BACKGROUND: Although rice (Oryza sativa) is one of the most common cereals produced and consumed around the world, there have been only a few reports on immediate hypersensitivity reactions after ingestion of rice. Few clinical studies on rice allergy in Asia have been reported concerning rhinitis, asthma and atopic dermatitis. In this case study, we identify allergens presumably responsible for anaphylaxis after ingestion of rice in a German patient. METHODS: Prick-to-prick tests, determination of specific IgE and the basophil activation test (BAT) were performed to confirm IgE-mediated allergy. IgE reactivity was further analyzed by immunoblotting of protein extracts from cooked commercial rice products.
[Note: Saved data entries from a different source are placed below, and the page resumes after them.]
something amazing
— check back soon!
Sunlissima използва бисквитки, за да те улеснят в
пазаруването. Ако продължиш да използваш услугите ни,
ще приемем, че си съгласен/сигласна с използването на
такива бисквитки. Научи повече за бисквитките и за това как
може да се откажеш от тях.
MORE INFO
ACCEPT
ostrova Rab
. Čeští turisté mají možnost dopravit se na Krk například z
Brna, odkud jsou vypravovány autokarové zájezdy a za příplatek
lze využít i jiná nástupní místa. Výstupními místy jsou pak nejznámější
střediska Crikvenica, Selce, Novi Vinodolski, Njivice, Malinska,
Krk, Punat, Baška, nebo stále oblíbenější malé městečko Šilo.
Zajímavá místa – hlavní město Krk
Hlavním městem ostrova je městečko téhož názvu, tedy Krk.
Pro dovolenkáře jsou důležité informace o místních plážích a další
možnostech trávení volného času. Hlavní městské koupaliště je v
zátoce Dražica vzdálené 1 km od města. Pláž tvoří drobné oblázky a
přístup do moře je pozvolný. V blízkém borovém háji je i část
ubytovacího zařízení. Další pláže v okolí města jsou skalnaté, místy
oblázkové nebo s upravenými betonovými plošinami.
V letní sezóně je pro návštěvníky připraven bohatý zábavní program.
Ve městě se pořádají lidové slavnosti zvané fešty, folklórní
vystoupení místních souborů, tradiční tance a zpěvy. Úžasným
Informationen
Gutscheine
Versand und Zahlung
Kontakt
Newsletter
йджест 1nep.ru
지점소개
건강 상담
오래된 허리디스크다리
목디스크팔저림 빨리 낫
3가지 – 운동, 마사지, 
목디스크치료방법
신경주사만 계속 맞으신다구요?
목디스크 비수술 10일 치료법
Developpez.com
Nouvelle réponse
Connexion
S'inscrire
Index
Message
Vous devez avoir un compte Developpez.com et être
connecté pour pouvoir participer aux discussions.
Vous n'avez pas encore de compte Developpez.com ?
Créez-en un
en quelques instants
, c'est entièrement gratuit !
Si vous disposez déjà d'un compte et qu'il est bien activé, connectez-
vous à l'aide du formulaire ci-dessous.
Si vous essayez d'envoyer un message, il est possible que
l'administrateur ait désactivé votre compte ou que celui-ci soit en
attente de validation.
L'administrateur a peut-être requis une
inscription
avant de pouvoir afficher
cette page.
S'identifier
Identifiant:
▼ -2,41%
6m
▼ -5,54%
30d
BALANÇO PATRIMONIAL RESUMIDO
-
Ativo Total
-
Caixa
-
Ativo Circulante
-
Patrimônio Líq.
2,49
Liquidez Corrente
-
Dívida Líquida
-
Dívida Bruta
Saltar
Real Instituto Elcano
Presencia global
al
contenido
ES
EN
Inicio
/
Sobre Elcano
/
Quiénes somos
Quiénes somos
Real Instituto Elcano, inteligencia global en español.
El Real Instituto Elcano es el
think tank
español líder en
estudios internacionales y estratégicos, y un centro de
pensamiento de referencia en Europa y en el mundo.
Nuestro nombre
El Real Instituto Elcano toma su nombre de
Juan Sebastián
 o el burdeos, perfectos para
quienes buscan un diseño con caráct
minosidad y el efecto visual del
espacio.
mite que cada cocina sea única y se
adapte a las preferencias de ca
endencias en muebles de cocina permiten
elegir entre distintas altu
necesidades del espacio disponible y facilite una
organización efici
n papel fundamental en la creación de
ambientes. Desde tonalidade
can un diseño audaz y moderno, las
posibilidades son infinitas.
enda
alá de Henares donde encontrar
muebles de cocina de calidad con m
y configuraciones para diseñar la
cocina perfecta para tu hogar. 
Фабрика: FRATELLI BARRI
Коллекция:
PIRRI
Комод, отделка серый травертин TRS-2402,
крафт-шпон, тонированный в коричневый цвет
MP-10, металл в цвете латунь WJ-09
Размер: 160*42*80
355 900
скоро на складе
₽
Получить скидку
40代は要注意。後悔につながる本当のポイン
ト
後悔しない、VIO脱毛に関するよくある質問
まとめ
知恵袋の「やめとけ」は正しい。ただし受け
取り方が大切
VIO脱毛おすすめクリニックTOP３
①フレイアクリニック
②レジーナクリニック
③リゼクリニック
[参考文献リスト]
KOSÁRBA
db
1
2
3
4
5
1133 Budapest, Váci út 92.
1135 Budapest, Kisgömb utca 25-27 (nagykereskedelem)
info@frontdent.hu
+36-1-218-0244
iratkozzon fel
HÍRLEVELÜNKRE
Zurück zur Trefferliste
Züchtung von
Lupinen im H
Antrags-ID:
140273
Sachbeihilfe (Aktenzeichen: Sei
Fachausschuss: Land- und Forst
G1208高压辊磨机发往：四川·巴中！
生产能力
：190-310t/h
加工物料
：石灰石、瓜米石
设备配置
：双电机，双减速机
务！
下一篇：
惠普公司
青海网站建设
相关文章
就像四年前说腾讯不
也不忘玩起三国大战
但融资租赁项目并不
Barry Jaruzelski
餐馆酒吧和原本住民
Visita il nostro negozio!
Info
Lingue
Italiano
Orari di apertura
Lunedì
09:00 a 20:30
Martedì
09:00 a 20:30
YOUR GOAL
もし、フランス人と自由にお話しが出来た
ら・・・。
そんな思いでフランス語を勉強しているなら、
Rice allergens were purified, subjected to N-terminal sequencing and characterized by IgE binding and IgE inhibition assays using additional sera from 8 subjects with sensitization to rice and/or a history of hypersensitivity symptoms after rice ingestion. RESULTS: Prick-to-prick tests were positive to raw and cooked rice (basmati rice and long-grain rice) and preparations of different rice extracts. Specific IgE against rice (f9) was 1.87 kU(A)/l. The BAT showed specific IgE-mediated activation of basophils after stimulation with rice extracts. Four IgE-reactive rice proteins with an apparent molecular weight of 49, 52, 56 and 98 kDa were identified. Interestingly, only binding to the 56-kDa glycoprotein was at least partially independent from cross-reactive carbohydrate determinants (CCD), whereas IgE binding to the other rice proteins was completely inhibited by pre-incubation with the CCD MUXF derived from bromelain. CONCLUSIONS: Yet unidentified high-molecular-weight allergens from rice seeds, predominantly a 56-kDa glycoprotein, seem to be responsible for anaphylaxis after consumption of rice in a German patient.